The Charge is
Genocide - the Struggle is for Freedom traces the facts
relating to the genocidal
onslaught on the people of Tamil Eelam by successive Sinhala
Sri Lanka governments during the past fifty years, and raises
the question: Why did these genocidal attacks happen and why do
they continue to happen?
The author argues that ethnic cleansing
is about assimilating a people and that the preferred route of a
conqueror is to achieve his objective without resort to violence
- peacefully and stealthily. But
when
that is resisted, albeit peacefully, the would be conqueror
turns to murderous violence and genocide to progress his
assimilative agenda. He concludes that in the island of Sri
Lanka, the record shows that during the past fifty years and
more, the intent and goal of all Sinhala governments (without
exception) has been to secure the island as a Sinhala Buddhist Deepa.
Sinhala Buddhist 'ethno nationalism' masquerading as a 'civic'
Sri Lankan nation is the genocidal side of democracy.
The central theme of the book is that the conflict in the
island of Sri Lanka is not simply about the systematic
violations of human rights of the Tamil people, or about
violations of the humanitarian law of armed conflict or the
violations of the ceasefire agreement - or for that matter
genocide. The conflict in the island is about the refusal of the
people of Tamil Eelam to submit to alien Sinhala rule.
The author contends that in the ultimate analysis, the
struggle of the people of Tamil Eelam for freedom is about
democracy and that if democracy means the rule of the people, by
the people, for the people then it must follow, as night follows
day, that no one people may rule another.

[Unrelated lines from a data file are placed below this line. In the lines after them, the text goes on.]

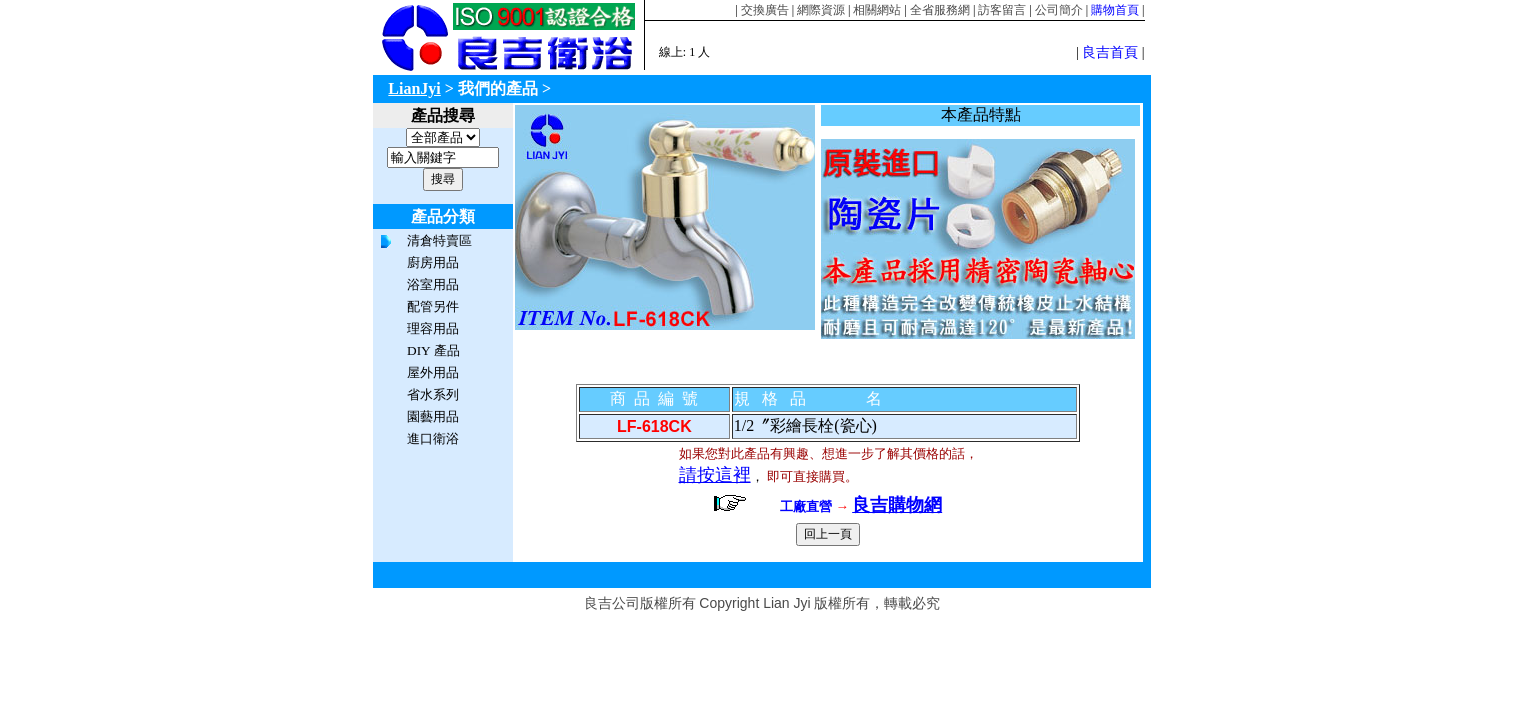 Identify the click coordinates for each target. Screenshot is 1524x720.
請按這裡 (715, 475)
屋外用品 (433, 372)
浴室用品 (433, 284)
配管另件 (433, 306)
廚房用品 (433, 262)
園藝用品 (433, 416)
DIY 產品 (433, 350)
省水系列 (433, 394)
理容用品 (433, 328)
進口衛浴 (433, 438)
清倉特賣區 (439, 240)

The author emphasises the need for the international
community (the trilaterals - USA, European Union and Japan -
together with India and China) to engage with the people of
Tamil Eelam, in an honest and open dialogue as to the
strategic interests that each of the IC members themselves seek
to secure in the island of Sri Lanka - and, indeed, whether
each seek to prevent a resolution of the conflict except on
terms which secure each of their own (conflicting) strategic
interests in the uneasy balance of power which prevails in the
Indian Ocean region today. He calls upon the international
community to seek liberation from the political rhetoric of
terrorism and to support the liberation of peoples.